[Page-level text extractions]
- - -

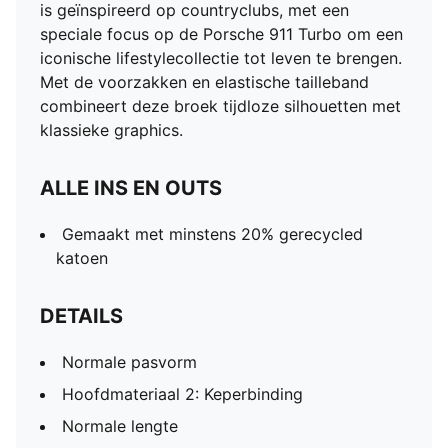
is geïnspireerd op countryclubs, met een
speciale focus op de Porsche 911 Turbo om een
iconische lifestylecollectie tot leven te brengen.
Met de voorzakken en elastische tailleband
combineert deze broek tijdloze silhouetten met
klassieke graphics.
ALLE INS EN OUTS
Gemaakt met minstens 20% gerecycled
katoen
DETAILS
Normale pasvorm
Hoofdmateriaal 2: Keperbinding
Normale lengte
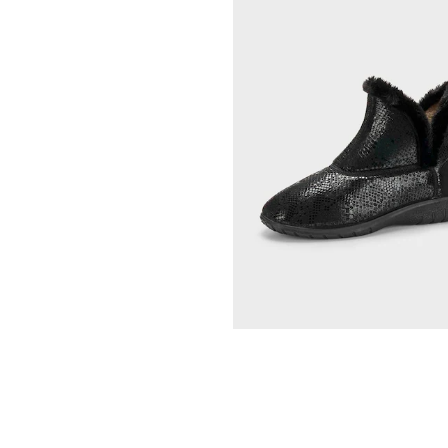
GOLDNER
Laarsjes met wijde schacht
59,97 €
99,95 €
Laagste prijs van de afgelopen 30 dagen
69,97 €
(-14%)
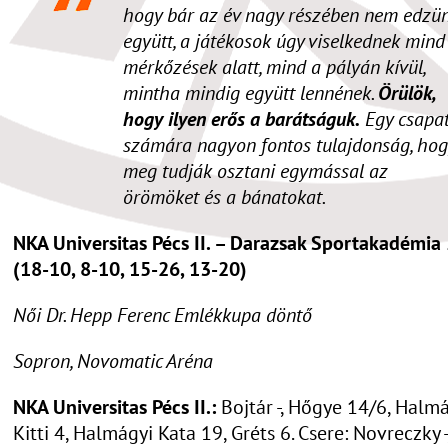
hogy bár az év nagy részében nem edzü
együtt, a játékosok úgy viselkednek mind
mérkőzések alatt, mind a pályán kívül,
mintha mindig együtt lennének.
Örülök,
hogy ilyen erős a barátságuk.
Egy csapa
számára nagyon fontos tulajdonság, hog
meg tudják osztani egymással az
örömöket és a bánatokat.
NKA Universitas Pécs II. – Darazsak Sportakadémia
(18-10, 8-10, 15-26, 13-20)
Női Dr. Hepp Ferenc Emlékkupa döntő
Sopron, Novomatic Aréna
NKA Universitas Pécs II.:
Bojtár -, Hőgye 14/6, Halm
Kitti 4, Halmágyi Kata 19, Gréts 6. Csere: Novreczky -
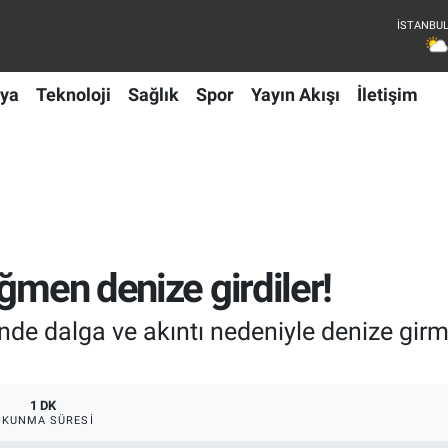
ya
Teknoloji
Sağlık
Spor
Yayın Akışı
İletişim
ğmen denize girdiler!
rinde dalga ve akıntı nedeniyle denize gi
1 DK
OKUNMA SÜRESI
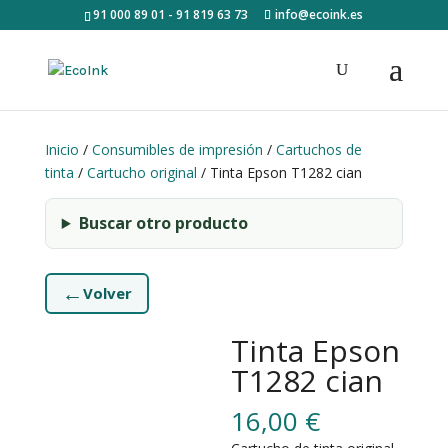
91 000 89 01 - 91 819 63 73
info@ecoink.es
Inicio
/
Consumibles de impresión
/
Cartuchos de
tinta
/
Cartucho original
/ Tinta Epson T1282 cian
Buscar otro producto
←
Volver
Tinta Epson
T1282 cian
16,00
€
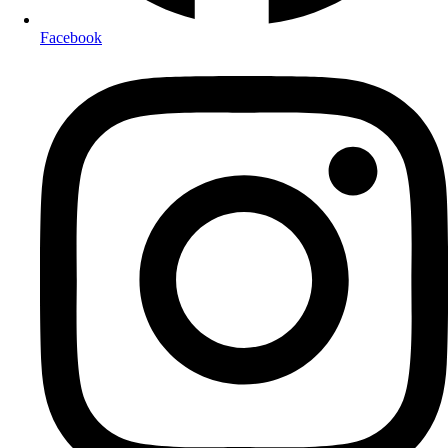
Facebook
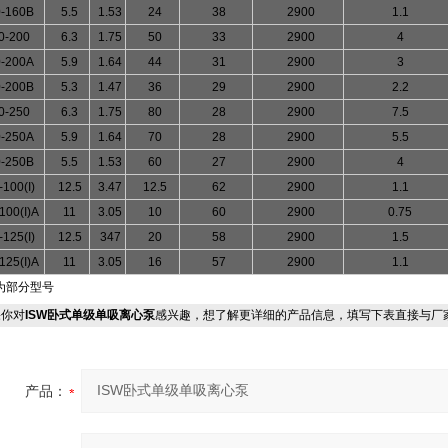
-160B
5.5
1.53
24
38
2900
1.1
0-200
6.3
1.75
50
33
2900
4
-200A
5.9
1.64
44
31
2900
3
-200B
5.3
1.47
36
29
2900
2.2
0-250
6.3
1.75
80
28
2900
7.5
-250A
5.9
1.64
70
28
2900
5.5
-250B
5.5
1.53
60
27
2900
4
-100(I)
12.5
3.47
12.5
62
2900
1.1
100(I)A
11
3.05
10
60
2900
0.75
-125(I)
12.5
347
20
58
2900
1.5
125(I)A
11
3.05
16
57
2900
1.1
为部分型号
你对
ISW卧式单级单吸离心泵
感兴趣，想了解更详细的产品信息，填写下表直接与厂
产品：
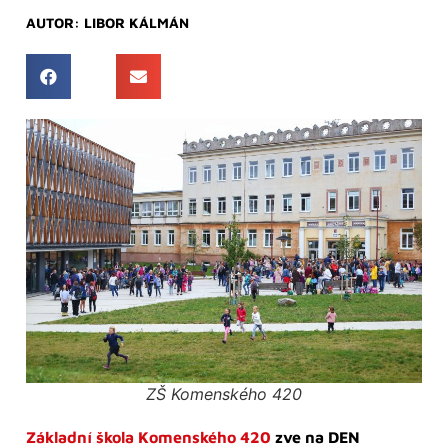
AUTOR:
LIBOR KÁLMÁN
ZŠ Komenského 420
Základní škola Komenského 420
zve na DEN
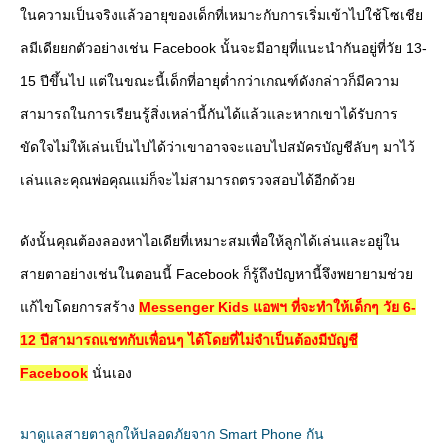
ในความเป็นจริงแล้วอายุของเด็กที่เหมาะกับการเริ่มเข้าไปใช้โซเชีย
ลมีเดียยกตัวอย่างเช่น Facebook นั้นจะมีอายุที่แนะนำกันอยู่ที่วัย 13-
15 ปีขึ้นไป แต่ในขณะนี้เด็กที่อายุต่ำกว่าเกณฑ์ดังกล่าวก็มีความ
สามารถในการเรียนรู้สิ่งเหล่านี้กันได้แล้วและหากเขาได้รับการ
ขัดใจไม่ให้เล่นเป็นไปได้ว่าเขาอาจจะแอบไปสมัครบัญชีลับๆ มาไว้
เล่นและคุณพ่อคุณแม่ก็จะไม่สามารถตรวจสอบได้อีกด้วย
ดังนั้นคุณต้องลองหาไอเดียที่เหมาะสมเพื่อให้ลูกได้เล่นและอยู่ใน
สายตาอย่างเช่นในตอนนี้ Facebook ก็รู้ถึงปัญหานี้จึงพยายามช่วย
แก้ไขโดยการสร้าง
Messenger Kids แอพฯ ที่จะทำให้เด็กๆ วัย 6-
12 ปีสามารถแชทกับเพื่อนๆ ได้โดยที่ไม่จำเป็นต้องมีบัญชี
Facebook
นั่นเอง
มาดูแลสายตาลูกให้ปลอดภัยจาก Smart Phone กัน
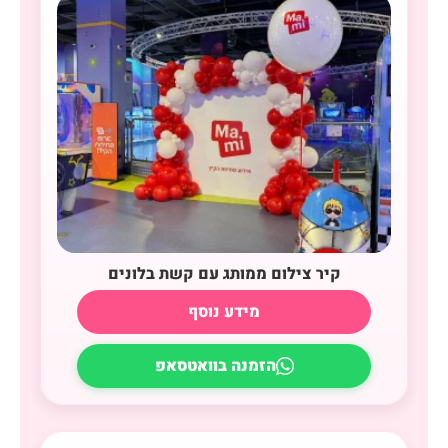
קיר צילום ממותג עם קשת בלונים
מידע נוסף
הזמנה בוואטסאפ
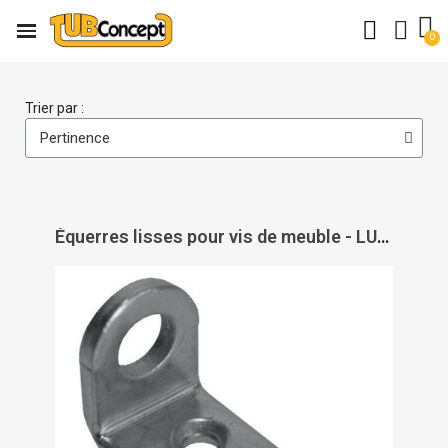
Trier par :
Équerres lisses pour vis de meuble - LUDMANN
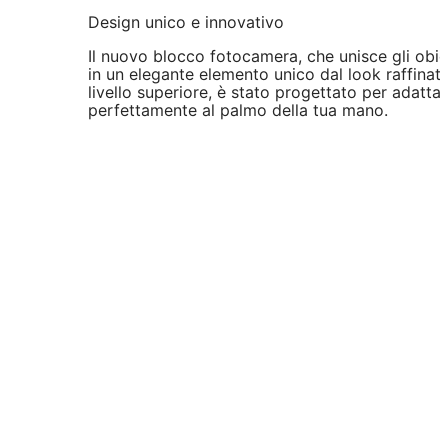
Design unico e innovativo
Il nuovo blocco fotocamera, che unisce gli obiet
in un elegante elemento unico dal look raffinato
livello superiore, è stato progettato per adattar
perfettamente al palmo della tua mano.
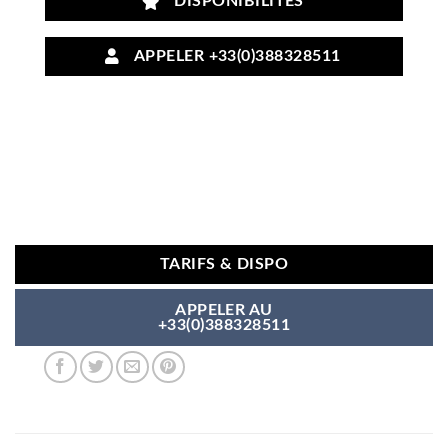
DISPONIBILITÉS
APPELER +33(0)388328511
TARIFS & DISPO
APPELER AU
+33(0)388328511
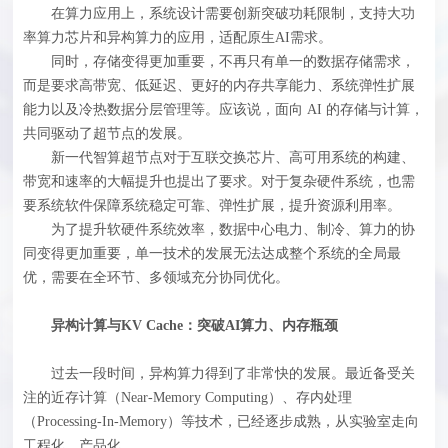
在算力应用上，系统设计需要创新突破功耗限制，支持大功
率算力芯片和异构算力的应用，适配原生AI需求。
同时，存储变得更加重要，不再只有单一的数据存储需求，
而是要求高带宽、低延迟、更好的内存共享能力、系统弹性扩展
能力以及冷热数据分层管理等。应该说，面向 AI 的存储与计算，
共同驱动了超节点的发展。
新一代智算超节点对于互联交换芯片、高可用系统的构建、
带宽和速率的大幅提升也提出了要求。对于复杂硬件系统，也需
要系统软件保障系统稳定可靠、弹性扩展，提升资源利用率。
为了提升软硬件系统效率，数据中心电力、制冷、算力的协
同变得更加重要，单一技术的发展无法达成整个系统的全局最
优，需要在全环节、多领域充分协同优化。
异构计算与KV Cache：突破AI算力、内存瓶颈
过去一段时间，异构算力得到了非常快的发展。最近备受关
注的近存计算（Near-Memory Computing）、存内处理
（Processing-In-Memory）等技术，已经逐步成熟，从实验室走向
工程化、产品化。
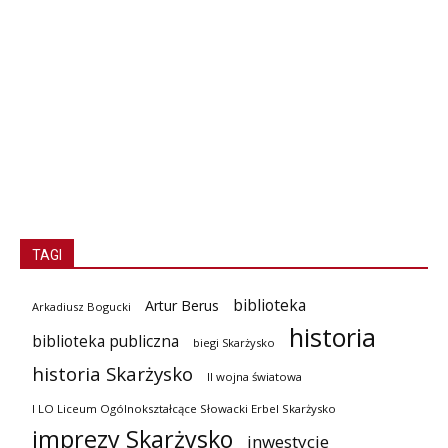
TAGI
biblioteka
Artur Berus
Arkadiusz Bogucki
historia
biblioteka publiczna
biegi Skarżysko
historia Skarżysko
II wojna światowa
I LO Liceum Ogólnokształcące Słowacki Erbel Skarżysko
imprezy Skarżysko
inwestycje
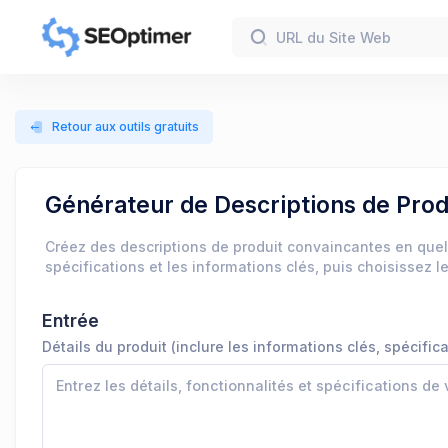
Retour aux outils gratuits
Générateur de Descriptions de Prod
Créez des descriptions de produit convaincantes en quel
spécifications et les informations clés, puis choisissez 
Entrée
Détails du produit (inclure les informations clés, spécifica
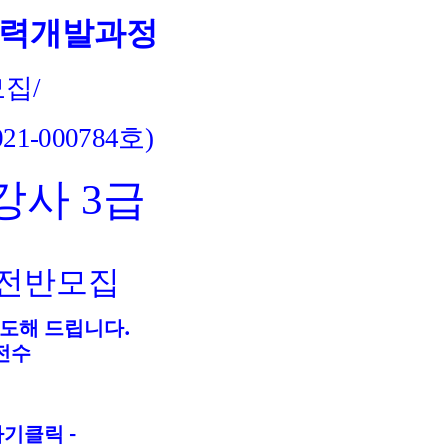
능력개발과정
모집
/
021-000784
호
)
강사
3
급
전반모집
.
지도해 드립니다
전수
-
하기클릭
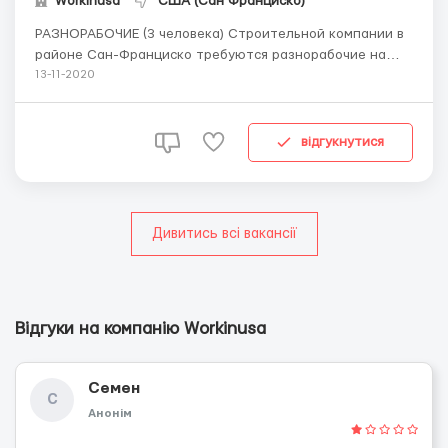
Workinusa
США (Сан Франциско)
РАЗНОРАБОЧИЕ (3 человека) Строительной компании в
районе Сан-Франциско требуются разнорабочие на
стройку. Выезд по рабочей визе H1B. ВНИМАНИЕ! Этот
13-11-2020
тип визы ГАРАНТИРУЕТ легальное трудоустройство в
США, уплату всех налогов, кредитную историю,
медицинскуюстраховку. Это НЕ ТУРИСТИЧЕСКАЯ виза,
відгукнутися
напоми...
Дивитись всі вакансії
Відгуки на компанію Workinusa
Семен
С
Анонім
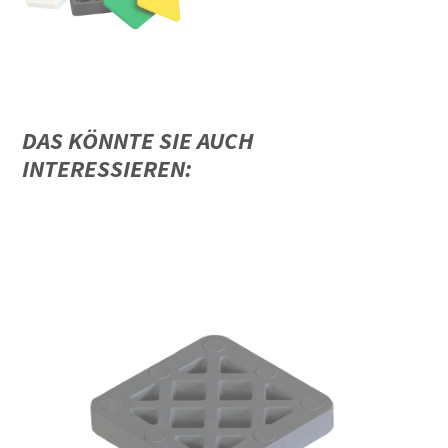
DAS KÖNNTE SIE AUCH
INTERESSIEREN:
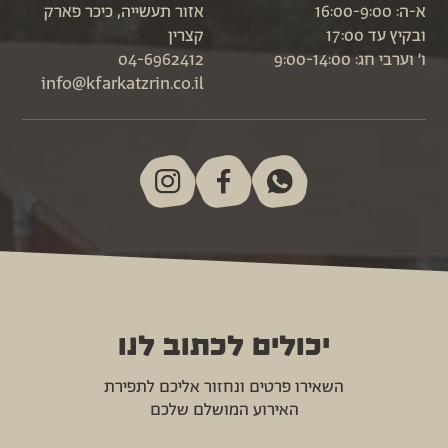
א-ה: 16:00-9:00
אזור תעשייה, כיכר פארק
ובקיץ עד 17:00
קצרין
ו׳ וערבי חג: 9:00-14:00
04-6962412
info@kfarkatzrin.co.il
יכולים לכתוב לנו
השאירו פרטים ונחזור אליכם לתפירת
האירוע המושלם שלכם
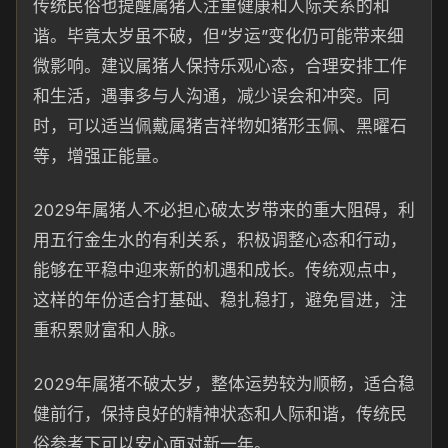
传统民俗也提醒属猪人注重健康和人际关系的和
谐。毕竟太岁虽不破，但“岁运”变化仍可能带来细
微影响。建议属猪人保持乐观心态，合理安排工作
和生活，遇事多与人沟通，减少误会和冲突。同
时，可以适当佩戴属猪吉祥物如猪形玉佩、黑曜石
等，增强正能量。
2029年属猪人不必担心破太岁带来的重大阻碍，利
用五行金生水的有利关系，积极调整心态和行动，
能够在平稳中迎来新的机遇和成长。传统观点中，
这样的年份适合打基础、稳扎稳打，避免冒进，注
重积累财富和人脉。
2029年属猪不破太岁，整体运势较为顺畅，适合稳
健前行，保持良好的精神状态和人际和谐，传统民
俗参考下可以安心面对新一年。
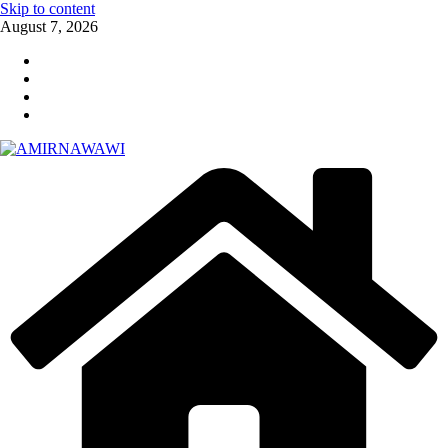
Skip to content
August 7, 2026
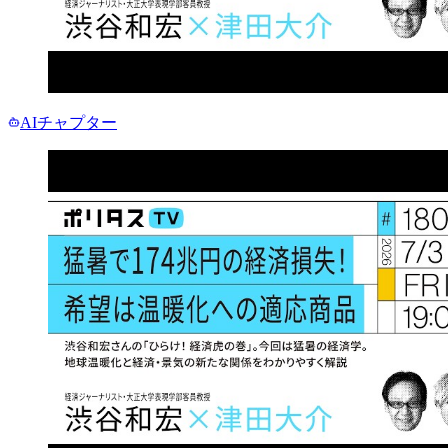
AIチャプター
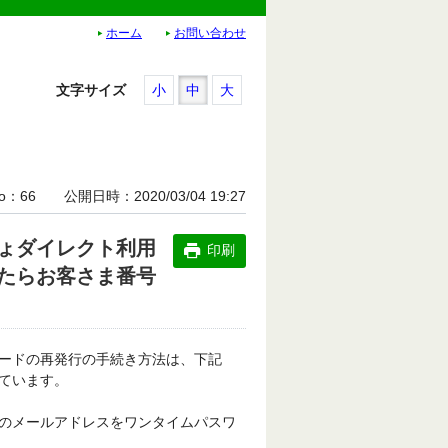
ホーム
お問い合わせ
文字サイズ
小
中
大
o
66
公開日時
2020/03/04 19:27
ょダイレクト利用
印刷
たらお客さま番号
ードの再発行の手続き方法は、下記
ています。
のメールアドレスをワンタイムパスワ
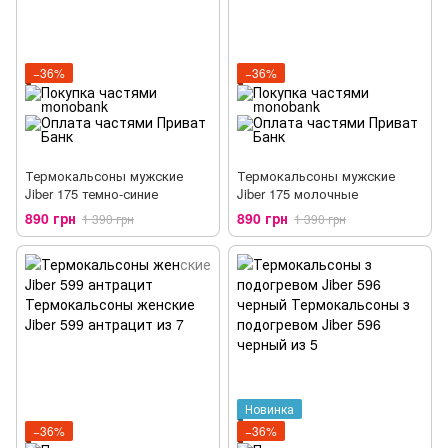
−36%
−36%
Термокальсоны мужские
Термокальсоны мужские
Jiber 175 темно-синие
Jiber 175 молочные
890 грн
890 грн
1 390 грн
1 390 грн
Новинка
−36%
−36%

- - -

The word "Skarżysko" appears in some lines of the data; state how many such lines there are, and nothing further.

4